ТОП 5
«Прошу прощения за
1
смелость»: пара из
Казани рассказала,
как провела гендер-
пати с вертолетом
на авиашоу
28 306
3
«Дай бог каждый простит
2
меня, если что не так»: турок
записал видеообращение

--------------------

[Exercise description] Transcribe each entry verbatim, leaving none out.

[Solution to the exercise]
ТОП 5
«Прошу прощения за
1
смелость»: пара из
Казани рассказала,
как провела гендер-
пати с вертолетом
на авиашоу
28 306
3
«Дай бог каждый простит
2
меня, если что не так»: турок
записал видеообращение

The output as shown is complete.